WHAT IS REQUIRED> Find every line in the records below that contains the word "json", and copy each such line.

------------------------------------------------------------

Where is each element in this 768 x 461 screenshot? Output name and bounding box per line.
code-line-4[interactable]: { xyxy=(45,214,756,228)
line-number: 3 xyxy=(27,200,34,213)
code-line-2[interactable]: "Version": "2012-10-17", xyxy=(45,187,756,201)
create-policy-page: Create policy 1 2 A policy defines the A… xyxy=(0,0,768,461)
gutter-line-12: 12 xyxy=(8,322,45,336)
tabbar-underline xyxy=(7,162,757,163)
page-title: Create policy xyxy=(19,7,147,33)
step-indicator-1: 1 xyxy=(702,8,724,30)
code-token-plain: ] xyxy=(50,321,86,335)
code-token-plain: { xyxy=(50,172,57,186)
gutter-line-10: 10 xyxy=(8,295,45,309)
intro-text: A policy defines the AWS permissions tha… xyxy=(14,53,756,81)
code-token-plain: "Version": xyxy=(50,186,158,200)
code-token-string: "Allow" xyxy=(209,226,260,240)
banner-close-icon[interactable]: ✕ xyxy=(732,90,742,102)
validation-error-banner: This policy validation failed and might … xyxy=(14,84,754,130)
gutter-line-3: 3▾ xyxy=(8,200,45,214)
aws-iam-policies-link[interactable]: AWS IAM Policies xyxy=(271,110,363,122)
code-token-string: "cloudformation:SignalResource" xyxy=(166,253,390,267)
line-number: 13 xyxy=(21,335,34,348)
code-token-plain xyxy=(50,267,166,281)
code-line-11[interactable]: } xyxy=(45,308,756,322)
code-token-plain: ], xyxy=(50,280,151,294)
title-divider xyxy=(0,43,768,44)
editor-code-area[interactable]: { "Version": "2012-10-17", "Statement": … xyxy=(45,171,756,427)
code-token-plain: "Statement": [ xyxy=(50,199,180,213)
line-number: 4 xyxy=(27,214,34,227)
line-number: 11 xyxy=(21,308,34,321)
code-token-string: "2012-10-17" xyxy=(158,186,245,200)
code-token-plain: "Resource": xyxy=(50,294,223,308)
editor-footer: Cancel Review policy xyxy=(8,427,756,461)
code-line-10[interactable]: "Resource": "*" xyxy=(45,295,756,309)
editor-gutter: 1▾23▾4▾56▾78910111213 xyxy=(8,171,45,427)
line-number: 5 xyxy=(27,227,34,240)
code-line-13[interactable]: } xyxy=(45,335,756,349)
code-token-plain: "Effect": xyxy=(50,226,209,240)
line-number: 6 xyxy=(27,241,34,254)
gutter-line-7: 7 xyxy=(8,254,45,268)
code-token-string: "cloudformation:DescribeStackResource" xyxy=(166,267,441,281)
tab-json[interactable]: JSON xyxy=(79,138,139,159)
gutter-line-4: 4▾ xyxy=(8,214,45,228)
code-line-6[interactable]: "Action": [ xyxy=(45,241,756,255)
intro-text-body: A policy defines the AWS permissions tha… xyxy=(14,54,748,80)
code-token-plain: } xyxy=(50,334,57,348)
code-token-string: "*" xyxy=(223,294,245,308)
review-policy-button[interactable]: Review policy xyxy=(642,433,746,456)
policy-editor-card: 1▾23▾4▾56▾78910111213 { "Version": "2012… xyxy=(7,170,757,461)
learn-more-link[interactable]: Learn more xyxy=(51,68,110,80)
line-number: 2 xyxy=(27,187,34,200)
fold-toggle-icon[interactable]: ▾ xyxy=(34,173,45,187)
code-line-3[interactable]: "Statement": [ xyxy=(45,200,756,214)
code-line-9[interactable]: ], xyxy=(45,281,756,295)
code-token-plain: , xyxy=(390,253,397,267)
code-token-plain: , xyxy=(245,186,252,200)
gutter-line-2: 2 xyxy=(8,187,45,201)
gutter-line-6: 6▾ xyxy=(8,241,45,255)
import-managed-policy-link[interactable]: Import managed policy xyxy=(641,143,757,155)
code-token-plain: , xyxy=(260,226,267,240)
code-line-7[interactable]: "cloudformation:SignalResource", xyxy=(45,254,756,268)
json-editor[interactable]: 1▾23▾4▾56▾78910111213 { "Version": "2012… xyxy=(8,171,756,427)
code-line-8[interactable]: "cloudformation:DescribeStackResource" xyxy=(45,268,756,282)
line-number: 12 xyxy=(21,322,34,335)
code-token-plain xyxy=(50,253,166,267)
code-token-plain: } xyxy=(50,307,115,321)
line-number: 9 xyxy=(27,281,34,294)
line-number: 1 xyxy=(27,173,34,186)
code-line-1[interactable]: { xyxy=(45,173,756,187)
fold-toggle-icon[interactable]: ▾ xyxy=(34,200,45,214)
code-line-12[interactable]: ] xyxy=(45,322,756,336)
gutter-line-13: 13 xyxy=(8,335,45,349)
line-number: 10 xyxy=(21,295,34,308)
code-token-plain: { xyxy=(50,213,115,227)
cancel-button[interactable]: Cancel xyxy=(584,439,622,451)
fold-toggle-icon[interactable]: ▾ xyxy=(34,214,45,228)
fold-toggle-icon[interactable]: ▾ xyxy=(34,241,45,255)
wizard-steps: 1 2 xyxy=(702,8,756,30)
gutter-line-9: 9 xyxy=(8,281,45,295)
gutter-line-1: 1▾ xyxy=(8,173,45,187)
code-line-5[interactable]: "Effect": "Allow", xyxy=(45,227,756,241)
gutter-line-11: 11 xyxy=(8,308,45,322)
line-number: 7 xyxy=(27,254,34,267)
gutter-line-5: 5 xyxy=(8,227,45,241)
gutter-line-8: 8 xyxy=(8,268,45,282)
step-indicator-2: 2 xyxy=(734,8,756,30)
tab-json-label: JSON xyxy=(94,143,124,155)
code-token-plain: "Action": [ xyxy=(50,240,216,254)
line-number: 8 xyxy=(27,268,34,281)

------------------------------------------------------------

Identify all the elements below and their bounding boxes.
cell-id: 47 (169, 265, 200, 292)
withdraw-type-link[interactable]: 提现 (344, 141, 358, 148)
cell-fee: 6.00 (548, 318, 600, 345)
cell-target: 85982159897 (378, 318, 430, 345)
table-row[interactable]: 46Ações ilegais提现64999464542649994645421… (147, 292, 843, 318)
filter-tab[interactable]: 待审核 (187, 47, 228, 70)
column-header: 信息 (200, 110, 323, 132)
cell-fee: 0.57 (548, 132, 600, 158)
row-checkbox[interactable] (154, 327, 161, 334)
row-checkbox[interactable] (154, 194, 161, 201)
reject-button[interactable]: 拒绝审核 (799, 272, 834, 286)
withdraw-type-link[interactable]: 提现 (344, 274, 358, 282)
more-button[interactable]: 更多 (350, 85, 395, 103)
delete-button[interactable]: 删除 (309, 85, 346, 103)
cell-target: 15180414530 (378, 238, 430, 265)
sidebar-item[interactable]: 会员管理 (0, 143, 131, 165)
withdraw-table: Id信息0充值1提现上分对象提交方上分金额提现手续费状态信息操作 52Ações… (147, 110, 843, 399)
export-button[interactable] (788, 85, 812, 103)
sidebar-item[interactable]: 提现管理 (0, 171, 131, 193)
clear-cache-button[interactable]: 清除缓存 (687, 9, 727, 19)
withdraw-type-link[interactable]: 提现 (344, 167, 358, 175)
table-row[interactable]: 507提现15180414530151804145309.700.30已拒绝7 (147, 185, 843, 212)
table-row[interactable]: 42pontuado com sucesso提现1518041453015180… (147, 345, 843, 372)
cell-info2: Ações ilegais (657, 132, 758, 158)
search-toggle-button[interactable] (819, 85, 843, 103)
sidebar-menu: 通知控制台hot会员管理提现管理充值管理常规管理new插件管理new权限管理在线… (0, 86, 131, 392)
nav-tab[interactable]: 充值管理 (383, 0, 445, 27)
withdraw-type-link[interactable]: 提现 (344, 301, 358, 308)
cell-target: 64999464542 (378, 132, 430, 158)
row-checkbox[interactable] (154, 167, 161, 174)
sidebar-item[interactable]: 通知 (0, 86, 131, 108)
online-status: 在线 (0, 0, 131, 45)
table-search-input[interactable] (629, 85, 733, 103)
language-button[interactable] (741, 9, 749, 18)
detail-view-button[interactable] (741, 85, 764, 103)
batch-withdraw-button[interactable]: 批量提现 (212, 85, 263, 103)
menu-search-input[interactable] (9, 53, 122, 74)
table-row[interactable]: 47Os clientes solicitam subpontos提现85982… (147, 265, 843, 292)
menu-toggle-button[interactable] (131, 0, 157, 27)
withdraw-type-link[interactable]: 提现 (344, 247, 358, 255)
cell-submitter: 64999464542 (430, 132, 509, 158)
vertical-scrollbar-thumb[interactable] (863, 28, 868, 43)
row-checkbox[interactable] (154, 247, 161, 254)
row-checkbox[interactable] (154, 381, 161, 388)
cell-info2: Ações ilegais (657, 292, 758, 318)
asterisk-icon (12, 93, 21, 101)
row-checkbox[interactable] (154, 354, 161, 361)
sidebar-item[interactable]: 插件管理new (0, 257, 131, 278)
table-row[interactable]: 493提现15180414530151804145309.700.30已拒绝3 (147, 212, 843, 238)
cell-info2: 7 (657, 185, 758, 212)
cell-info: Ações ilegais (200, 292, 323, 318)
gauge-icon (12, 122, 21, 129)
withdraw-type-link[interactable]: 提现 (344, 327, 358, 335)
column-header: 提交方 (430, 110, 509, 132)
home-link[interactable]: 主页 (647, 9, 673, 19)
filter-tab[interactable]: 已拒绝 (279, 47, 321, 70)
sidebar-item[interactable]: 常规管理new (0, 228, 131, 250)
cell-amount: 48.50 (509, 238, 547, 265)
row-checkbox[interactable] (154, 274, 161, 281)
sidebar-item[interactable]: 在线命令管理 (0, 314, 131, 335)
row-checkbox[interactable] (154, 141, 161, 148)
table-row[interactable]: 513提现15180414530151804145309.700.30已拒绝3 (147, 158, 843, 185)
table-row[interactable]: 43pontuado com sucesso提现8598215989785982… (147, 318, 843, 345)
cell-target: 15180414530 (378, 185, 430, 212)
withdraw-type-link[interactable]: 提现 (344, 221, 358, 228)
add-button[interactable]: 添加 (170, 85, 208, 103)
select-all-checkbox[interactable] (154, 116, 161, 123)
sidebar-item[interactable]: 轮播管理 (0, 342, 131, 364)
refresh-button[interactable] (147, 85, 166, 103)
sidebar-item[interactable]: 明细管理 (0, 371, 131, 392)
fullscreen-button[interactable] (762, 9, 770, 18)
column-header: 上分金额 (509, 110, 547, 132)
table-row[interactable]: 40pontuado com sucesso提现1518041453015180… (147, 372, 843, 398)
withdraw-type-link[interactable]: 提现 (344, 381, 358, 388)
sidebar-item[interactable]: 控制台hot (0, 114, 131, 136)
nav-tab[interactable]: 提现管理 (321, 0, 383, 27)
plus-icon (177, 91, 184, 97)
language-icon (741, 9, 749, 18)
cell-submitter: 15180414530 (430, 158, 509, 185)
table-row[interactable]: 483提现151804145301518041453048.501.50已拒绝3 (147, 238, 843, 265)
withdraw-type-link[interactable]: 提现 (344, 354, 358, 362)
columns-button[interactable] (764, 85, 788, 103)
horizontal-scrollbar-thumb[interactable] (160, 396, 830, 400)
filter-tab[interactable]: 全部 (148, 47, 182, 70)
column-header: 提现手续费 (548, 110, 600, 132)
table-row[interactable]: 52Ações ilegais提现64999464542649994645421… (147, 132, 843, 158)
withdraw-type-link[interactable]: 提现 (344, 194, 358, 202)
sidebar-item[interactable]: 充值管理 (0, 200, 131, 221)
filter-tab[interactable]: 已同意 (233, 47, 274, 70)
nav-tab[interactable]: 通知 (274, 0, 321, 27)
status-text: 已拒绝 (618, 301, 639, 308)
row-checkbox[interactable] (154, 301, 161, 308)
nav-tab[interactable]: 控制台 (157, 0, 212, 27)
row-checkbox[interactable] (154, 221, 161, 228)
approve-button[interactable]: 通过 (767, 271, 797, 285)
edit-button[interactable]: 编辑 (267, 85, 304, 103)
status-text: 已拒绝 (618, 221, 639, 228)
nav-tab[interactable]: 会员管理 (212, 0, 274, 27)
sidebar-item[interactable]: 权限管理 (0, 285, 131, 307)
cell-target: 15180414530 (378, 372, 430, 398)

------------------------------------------------------------

RESULT OF THE TASK>
tab-json[interactable]: JSON xyxy=(79,138,139,159)
json-editor[interactable]: 1▾23▾4▾56▾78910111213 { "Version": "2012… xyxy=(8,171,756,427)
tab-json-label: JSON xyxy=(94,143,124,155)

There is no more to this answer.